Stored data
★ ★ ★ ★
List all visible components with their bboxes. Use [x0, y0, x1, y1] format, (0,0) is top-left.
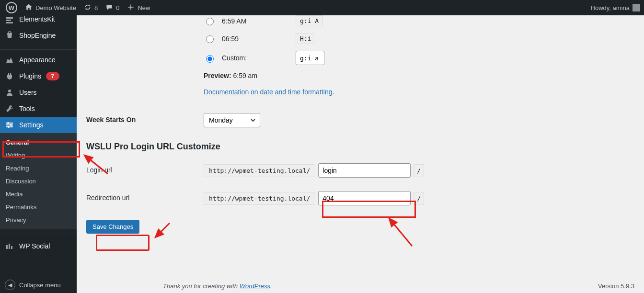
submenu-general[interactable]: General — [0, 136, 77, 149]
svg-point-9 — [8, 126, 10, 128]
submenu-media[interactable]: Media — [0, 188, 77, 201]
redirect-url-prefix: http://wpmet-testing.local/ — [204, 192, 315, 205]
wslu-section-heading: WSLU Pro Login URL Customize — [86, 142, 634, 152]
sidebar-label: WP Social — [19, 242, 50, 250]
sidebar-label: Settings — [19, 121, 44, 129]
footer-thankyou: Thank you for creating with WordPress. — [163, 282, 272, 290]
submenu-permalinks[interactable]: Permalinks — [0, 201, 77, 214]
updates-menu[interactable]: 8 — [80, 0, 102, 15]
redirect-url-suffix: / — [414, 192, 424, 205]
svg-rect-10 — [6, 245, 8, 249]
sidebar-label: Appearance — [19, 56, 56, 64]
comments-menu[interactable]: 0 — [102, 0, 123, 15]
time-format-custom-input[interactable] — [296, 51, 324, 65]
time-format-label — [86, 15, 204, 105]
save-changes-button[interactable]: Save Changes — [86, 220, 139, 234]
elementskit-icon — [5, 15, 14, 25]
time-format-preview: Preview: 6:59 am — [204, 72, 634, 79]
avatar-icon — [632, 4, 640, 11]
sidebar-label: Users — [19, 89, 37, 96]
settings-submenu: General Writing Reading Discussion Media… — [0, 133, 77, 229]
account-menu[interactable]: Howdy, amina — [589, 0, 644, 15]
sidebar-label: Tools — [19, 105, 35, 113]
sidebar-item-tools[interactable]: Tools — [0, 101, 77, 117]
plugins-update-badge: 7 — [46, 72, 59, 80]
tools-icon — [5, 104, 14, 113]
admin-sidebar: ElementsKit ShopEngine Appearance Plugin… — [0, 15, 77, 293]
time-format-option-label: 6:59 AM — [222, 17, 289, 25]
home-icon — [25, 3, 33, 12]
submenu-privacy[interactable]: Privacy — [0, 214, 77, 226]
submenu-discussion[interactable]: Discussion — [0, 175, 77, 188]
appearance-icon — [5, 55, 14, 65]
admin-footer: Thank you for creating with WordPress. V… — [163, 279, 634, 293]
wordpress-link[interactable]: WordPress — [240, 282, 270, 290]
submenu-reading[interactable]: Reading — [0, 162, 77, 175]
week-starts-on-label: Week Starts On — [86, 113, 204, 127]
new-content-label: New — [138, 4, 150, 11]
update-icon — [84, 3, 92, 12]
svg-point-3 — [8, 90, 11, 92]
site-name-label: Demo Website — [35, 4, 76, 11]
wp-logo-menu[interactable]: W — [0, 0, 21, 15]
wordpress-logo-icon: W — [6, 2, 17, 13]
time-format-option-code: H:i — [296, 33, 315, 44]
plus-icon — [127, 3, 135, 12]
redirect-url-input[interactable] — [318, 191, 411, 205]
main-content: 6:59 AM g:i A 06:59 H:i Custom: Pre — [77, 15, 644, 293]
week-starts-on-select[interactable]: Monday — [204, 113, 260, 127]
sidebar-label: ElementsKit — [19, 15, 55, 23]
collapse-menu-button[interactable]: ◀ Collapse menu — [0, 277, 86, 293]
sidebar-item-shopengine[interactable]: ShopEngine — [0, 26, 77, 45]
time-format-option-code: g:i A — [296, 15, 323, 26]
svg-point-8 — [10, 124, 12, 126]
howdy-label: Howdy, amina — [591, 4, 630, 11]
comments-count: 0 — [116, 4, 119, 11]
sidebar-item-elementskit[interactable]: ElementsKit — [0, 15, 77, 26]
site-name-menu[interactable]: Demo Website — [21, 0, 80, 15]
redirect-url-label: Redirection url — [86, 191, 204, 205]
time-format-radio-custom[interactable] — [206, 55, 214, 63]
svg-point-7 — [7, 122, 9, 124]
collapse-label: Collapse menu — [19, 282, 61, 289]
sidebar-item-wpsocial[interactable]: WP Social — [0, 236, 77, 256]
sidebar-label: Plugins — [19, 72, 41, 80]
login-url-label: Login url — [86, 163, 204, 178]
comment-icon — [105, 3, 113, 12]
time-format-radio-hi[interactable] — [206, 35, 214, 43]
svg-rect-11 — [9, 244, 10, 249]
collapse-icon: ◀ — [5, 280, 15, 290]
date-time-doc-link[interactable]: Documentation on date and time formattin… — [204, 88, 333, 96]
time-format-option-label: Custom: — [222, 54, 289, 62]
sidebar-item-plugins[interactable]: Plugins 7 — [0, 68, 77, 84]
submenu-writing[interactable]: Writing — [0, 149, 77, 162]
svg-rect-1 — [6, 20, 11, 21]
new-content-menu[interactable]: New — [123, 0, 154, 15]
time-format-option-label: 06:59 — [222, 35, 289, 43]
shopengine-icon — [5, 31, 14, 40]
settings-icon — [5, 120, 14, 130]
footer-version: Version 5.9.3 — [598, 282, 634, 290]
svg-rect-0 — [6, 17, 13, 19]
login-url-prefix: http://wpmet-testing.local/ — [204, 164, 315, 177]
sidebar-item-users[interactable]: Users — [0, 84, 77, 101]
login-url-input[interactable] — [318, 163, 411, 178]
updates-count: 8 — [94, 4, 98, 11]
sidebar-label: ShopEngine — [19, 32, 56, 39]
admin-bar: W Demo Website 8 0 New — [0, 0, 644, 15]
svg-rect-12 — [11, 246, 12, 249]
sidebar-item-appearance[interactable]: Appearance — [0, 52, 77, 68]
wpsocial-icon — [5, 241, 14, 251]
plugins-icon — [5, 71, 14, 81]
users-icon — [5, 88, 14, 97]
sidebar-item-settings[interactable]: Settings — [0, 117, 77, 133]
login-url-suffix: / — [414, 164, 424, 177]
svg-rect-2 — [6, 22, 13, 23]
time-format-radio-gia[interactable] — [206, 18, 214, 25]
★ ★ ★ ★
Would you please give the number of lines in the data above that contain the string "week"? Reply with that number only.

» Expected answer: 2